Saved entries:
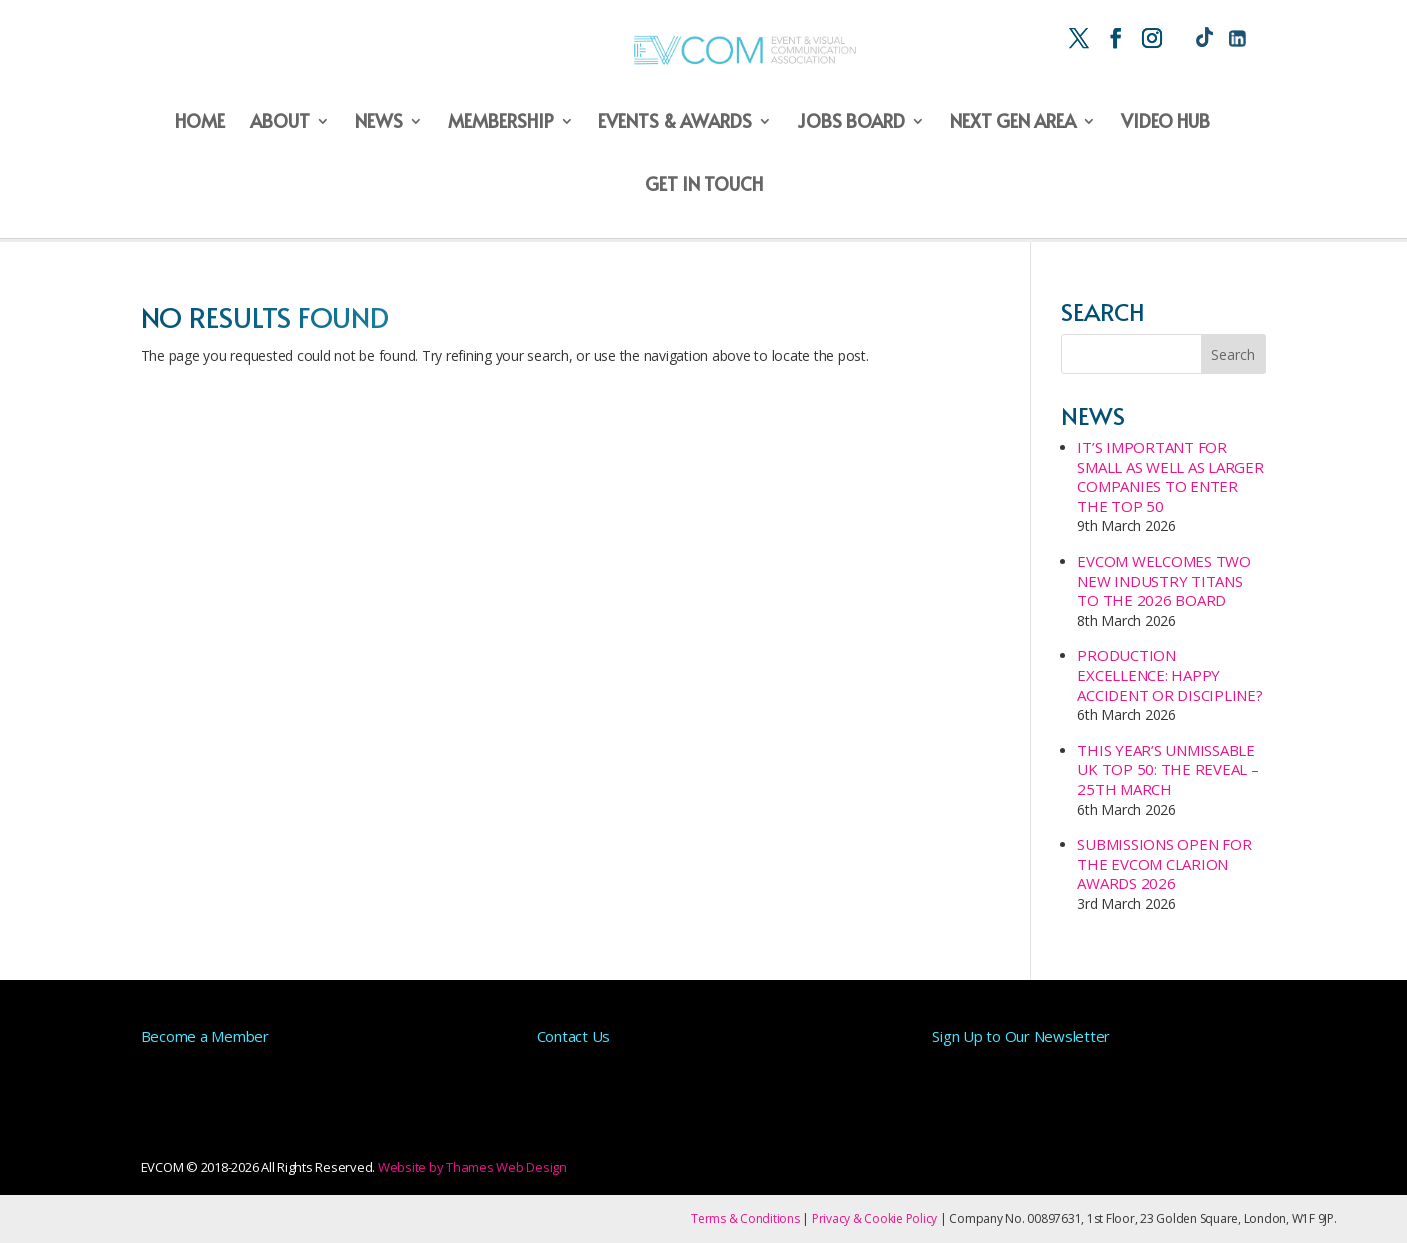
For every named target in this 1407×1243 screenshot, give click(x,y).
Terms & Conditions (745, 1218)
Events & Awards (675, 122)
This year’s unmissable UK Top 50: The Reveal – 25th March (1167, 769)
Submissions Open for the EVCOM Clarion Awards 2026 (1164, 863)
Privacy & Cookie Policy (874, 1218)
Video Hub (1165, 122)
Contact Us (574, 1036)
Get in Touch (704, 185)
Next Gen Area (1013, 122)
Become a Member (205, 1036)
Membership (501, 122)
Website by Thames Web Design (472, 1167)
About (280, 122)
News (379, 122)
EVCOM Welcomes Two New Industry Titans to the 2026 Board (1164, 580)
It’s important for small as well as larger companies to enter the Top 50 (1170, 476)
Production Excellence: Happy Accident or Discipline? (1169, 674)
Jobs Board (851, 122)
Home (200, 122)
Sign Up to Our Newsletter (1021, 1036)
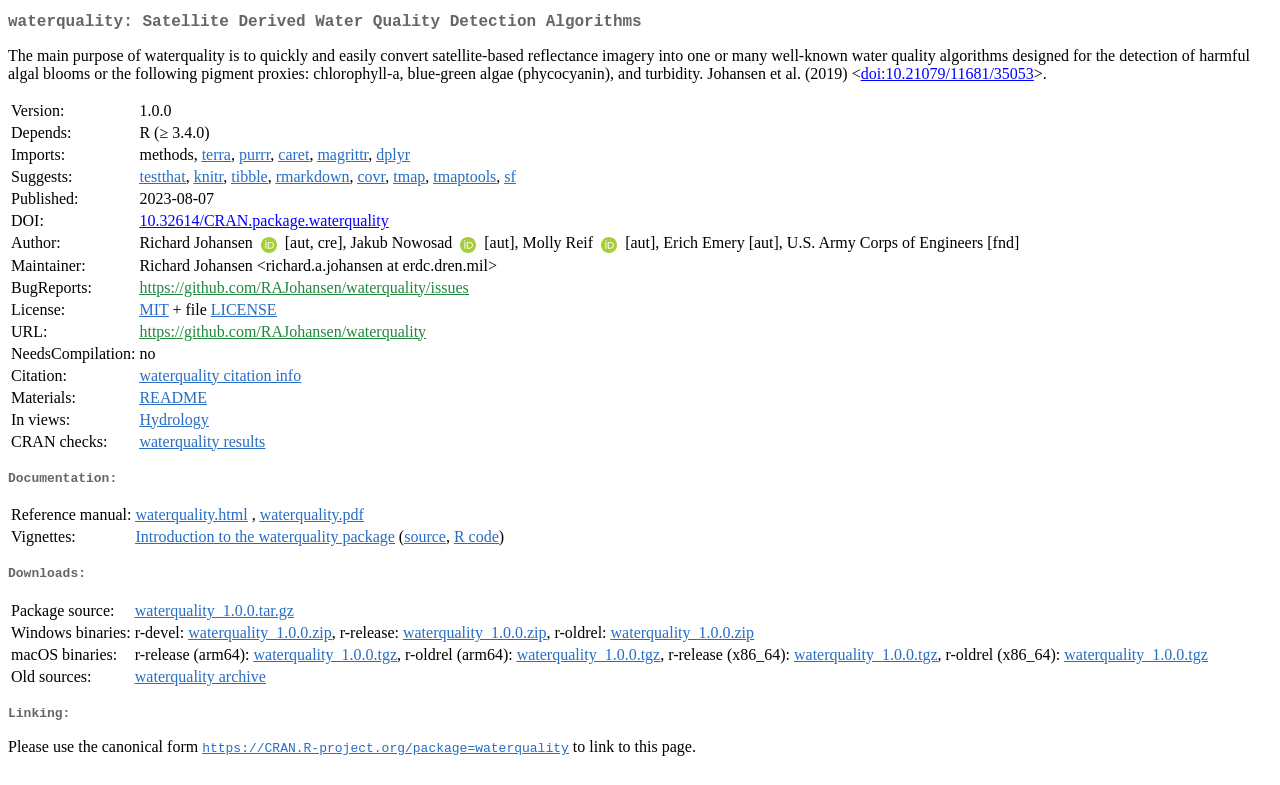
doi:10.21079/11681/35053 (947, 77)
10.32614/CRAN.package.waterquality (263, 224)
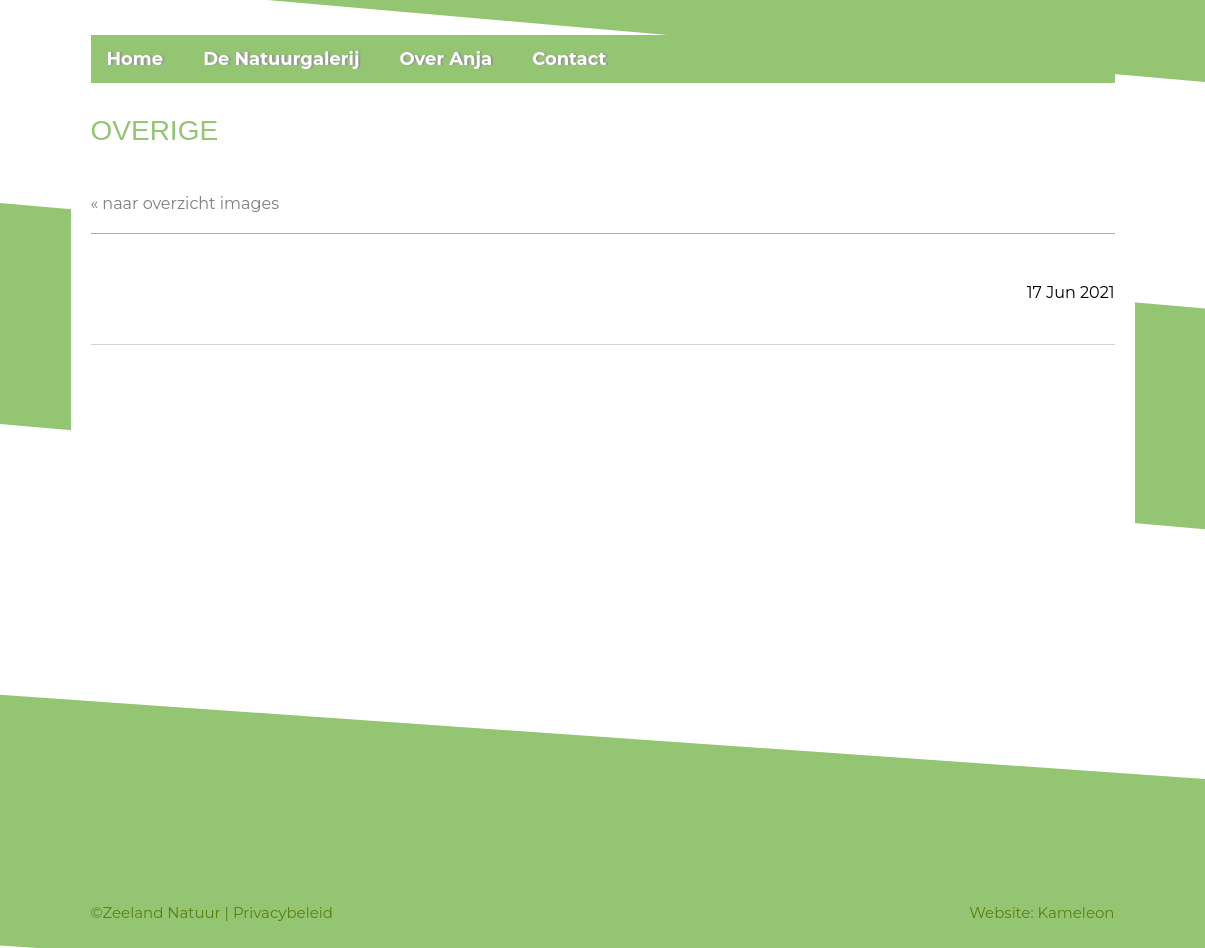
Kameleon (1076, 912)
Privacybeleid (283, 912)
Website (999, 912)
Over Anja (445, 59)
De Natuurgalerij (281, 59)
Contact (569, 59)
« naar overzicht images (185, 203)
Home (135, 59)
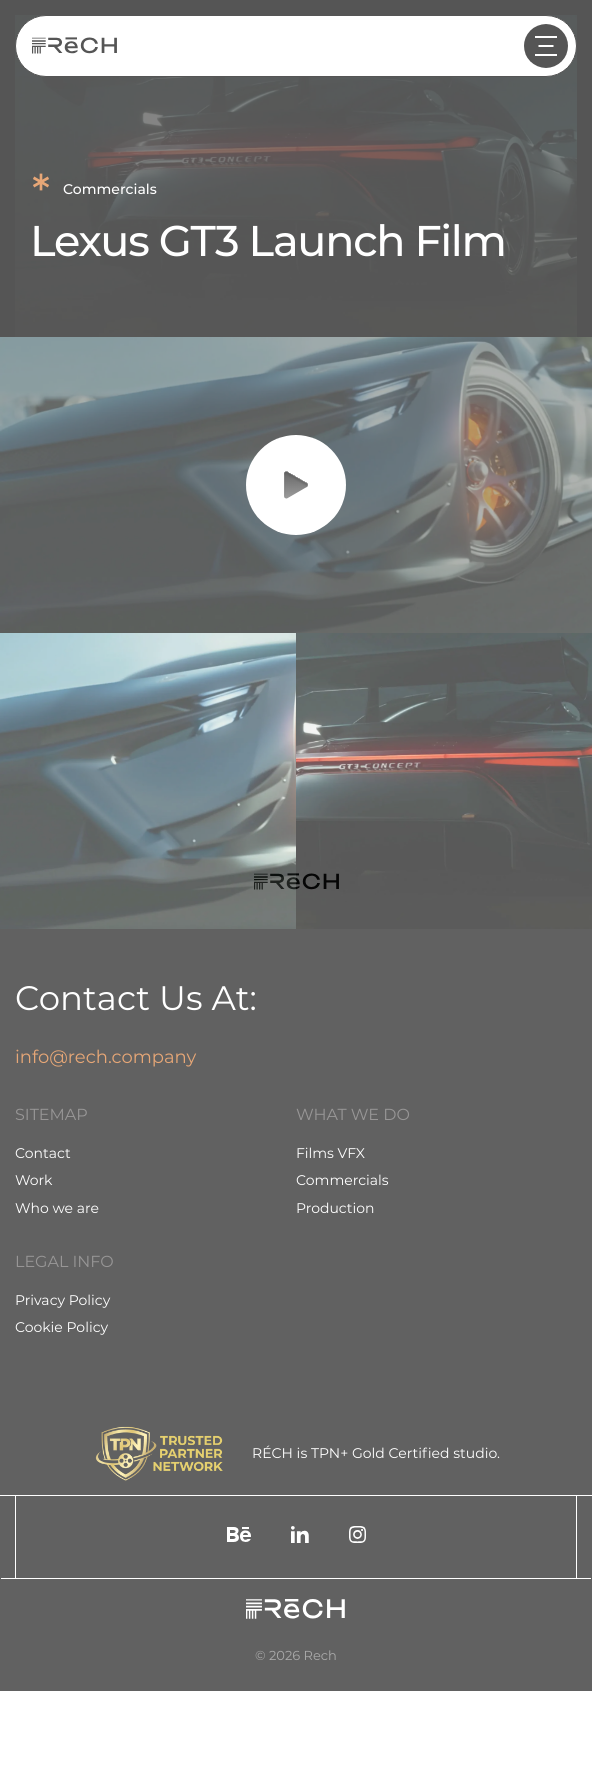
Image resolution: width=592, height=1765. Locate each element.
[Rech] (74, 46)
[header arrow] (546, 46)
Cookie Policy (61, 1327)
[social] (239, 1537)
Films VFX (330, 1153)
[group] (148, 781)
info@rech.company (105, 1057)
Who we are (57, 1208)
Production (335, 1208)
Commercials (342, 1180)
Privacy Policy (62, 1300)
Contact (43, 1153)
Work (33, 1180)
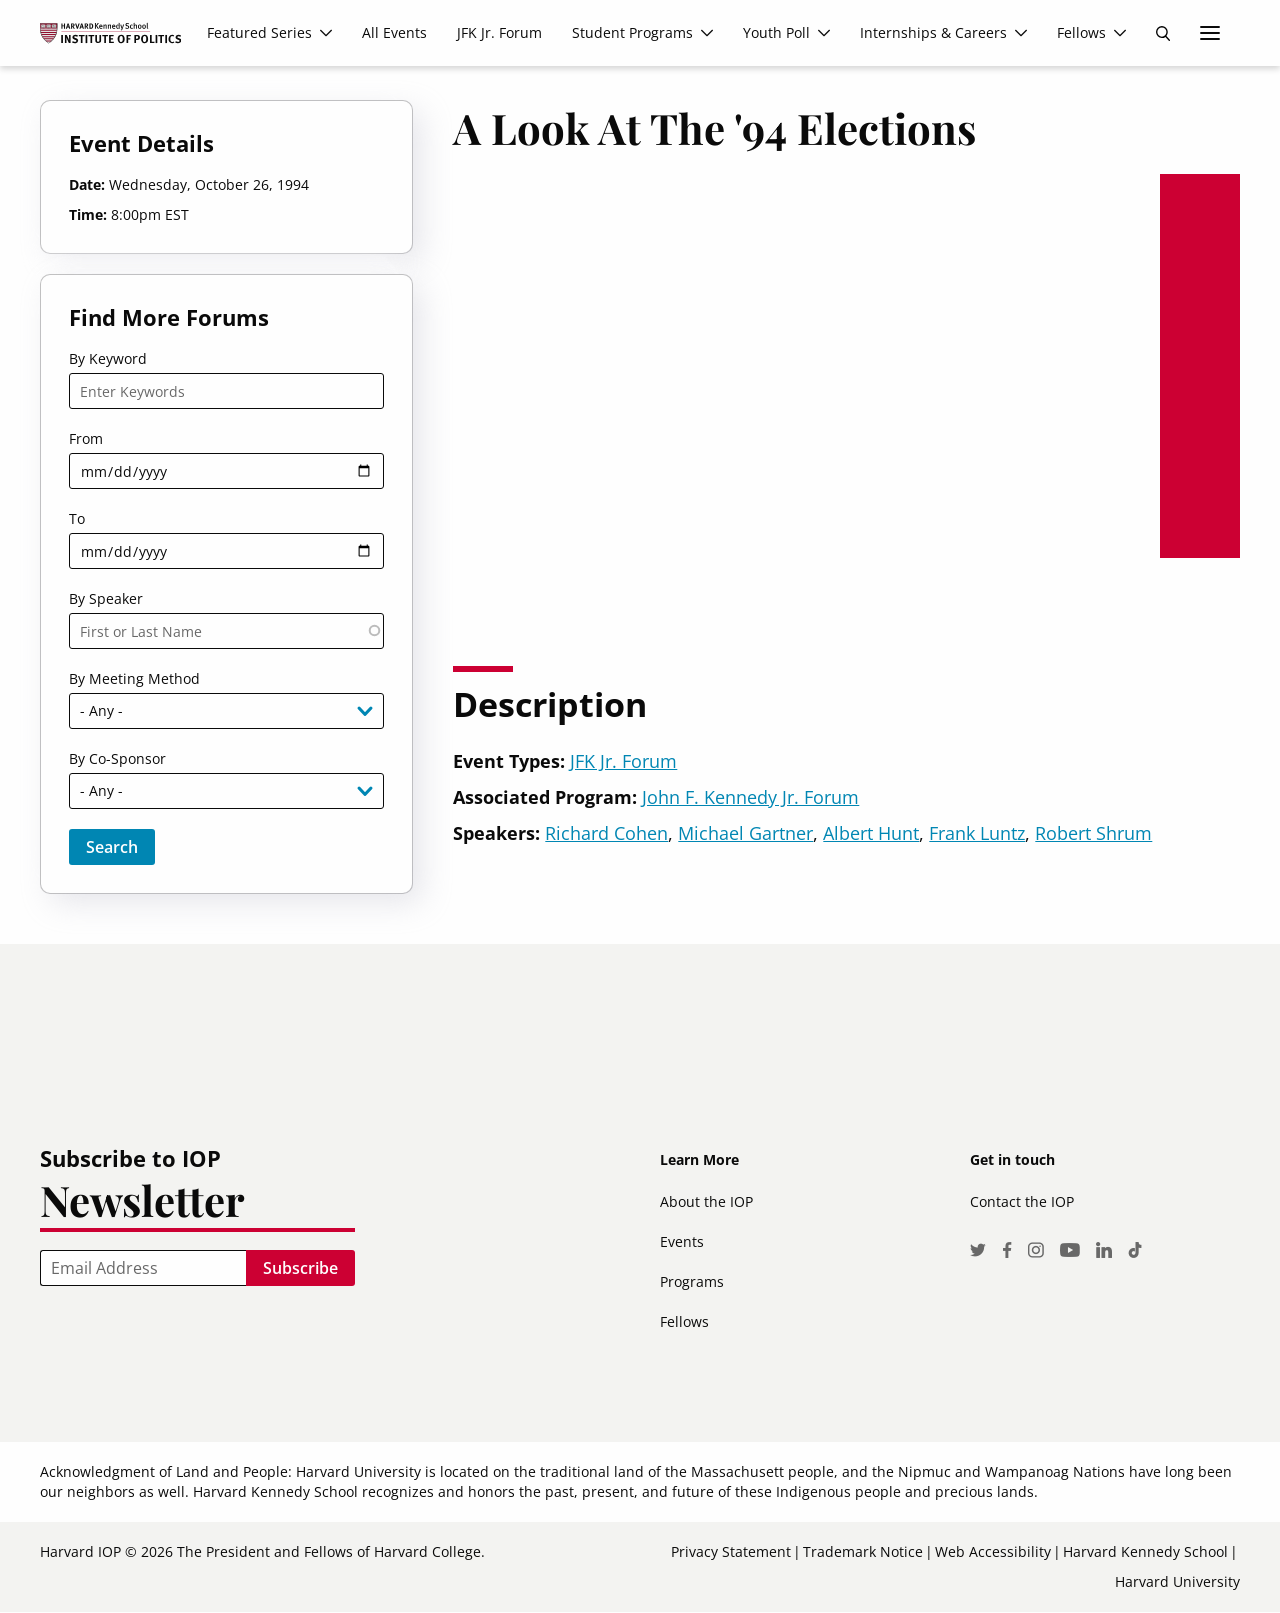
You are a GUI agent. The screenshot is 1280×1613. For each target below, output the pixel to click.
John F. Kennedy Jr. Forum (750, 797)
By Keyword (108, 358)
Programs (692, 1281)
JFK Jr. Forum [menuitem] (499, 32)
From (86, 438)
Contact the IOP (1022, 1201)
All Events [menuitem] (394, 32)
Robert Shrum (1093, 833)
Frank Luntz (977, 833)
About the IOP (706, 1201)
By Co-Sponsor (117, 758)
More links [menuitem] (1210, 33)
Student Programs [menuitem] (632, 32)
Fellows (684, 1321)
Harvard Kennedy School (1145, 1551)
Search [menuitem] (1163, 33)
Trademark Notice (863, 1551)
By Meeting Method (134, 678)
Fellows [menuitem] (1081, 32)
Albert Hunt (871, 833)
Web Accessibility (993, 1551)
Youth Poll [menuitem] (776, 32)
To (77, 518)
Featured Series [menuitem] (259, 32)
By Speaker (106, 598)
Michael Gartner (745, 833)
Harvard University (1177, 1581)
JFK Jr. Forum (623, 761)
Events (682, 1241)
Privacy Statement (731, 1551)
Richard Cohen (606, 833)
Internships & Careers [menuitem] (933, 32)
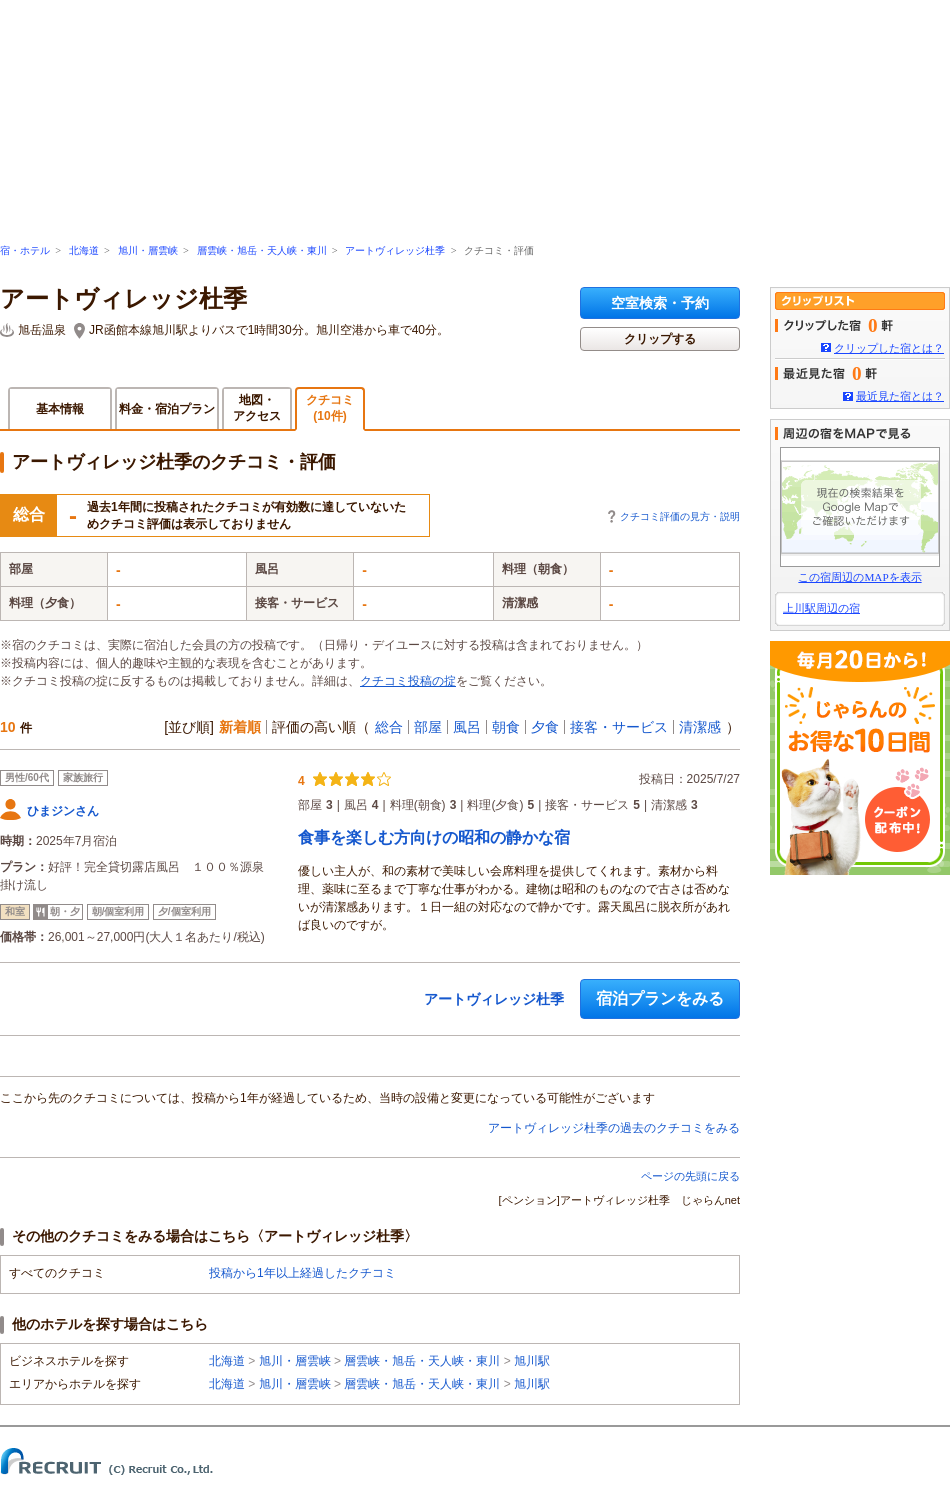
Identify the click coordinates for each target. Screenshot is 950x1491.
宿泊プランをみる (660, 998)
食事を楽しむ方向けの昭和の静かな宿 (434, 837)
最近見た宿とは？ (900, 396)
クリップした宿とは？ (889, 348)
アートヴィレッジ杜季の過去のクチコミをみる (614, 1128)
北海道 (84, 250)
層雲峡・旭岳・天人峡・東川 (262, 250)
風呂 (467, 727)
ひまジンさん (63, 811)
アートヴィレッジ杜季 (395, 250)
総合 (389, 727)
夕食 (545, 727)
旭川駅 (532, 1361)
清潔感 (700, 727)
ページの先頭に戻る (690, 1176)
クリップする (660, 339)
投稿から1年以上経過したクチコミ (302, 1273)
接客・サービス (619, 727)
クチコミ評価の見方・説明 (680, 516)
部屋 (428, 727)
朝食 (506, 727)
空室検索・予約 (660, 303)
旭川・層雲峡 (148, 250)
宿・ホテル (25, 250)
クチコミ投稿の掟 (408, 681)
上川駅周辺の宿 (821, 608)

▶ **Your instructions**
Although the records above contain pictures, the copy must not; set down exactly the lines from the one with "Events & Awards (675, 122)" up to and including the one with "Contact (43, 1153)".

▶ **Written answer**
Events & Awards (675, 122)
This year’s unmissable UK Top 50: The Reveal – 25th March (1167, 769)
Submissions Open for the EVCOM Clarion Awards 2026 (1164, 863)
Privacy & Cookie Policy (874, 1218)
Video Hub (1165, 122)
Contact Us (574, 1036)
Get in Touch (704, 185)
Next Gen Area (1013, 122)
Become a Member (205, 1036)
Membership (501, 122)
Website by Thames Web Design (472, 1167)
About (280, 122)
News (379, 122)
EVCOM Welcomes Two New Industry Titans to the 2026 Board (1164, 580)
It’s important for small as well as larger companies to enter the Top 50 (1170, 476)
Production Excellence: Happy Accident or Discipline? (1169, 674)
Jobs Board (851, 122)
Home (200, 122)
Sign Up to Our Newsletter (1021, 1036)
doi:10.21079/11681/35053 (947, 77)
10.32614/CRAN.package.waterquality (263, 224)
Kameleon (1076, 912)
Privacybeleid (283, 912)
Website (999, 912)
Over Anja (445, 59)
De Natuurgalerij (281, 59)
Contact (569, 59)
« naar overzicht images (185, 203)
Home (135, 59)
Image resolution: width=592, height=1765. Locate each element.
[Rech] (74, 46)
[header arrow] (546, 46)
Cookie Policy (61, 1327)
[social] (239, 1537)
Films VFX (330, 1153)
[group] (148, 781)
info@rech.company (105, 1057)
Who we are (57, 1208)
Production (335, 1208)
Commercials (342, 1180)
Privacy Policy (62, 1300)
Contact (43, 1153)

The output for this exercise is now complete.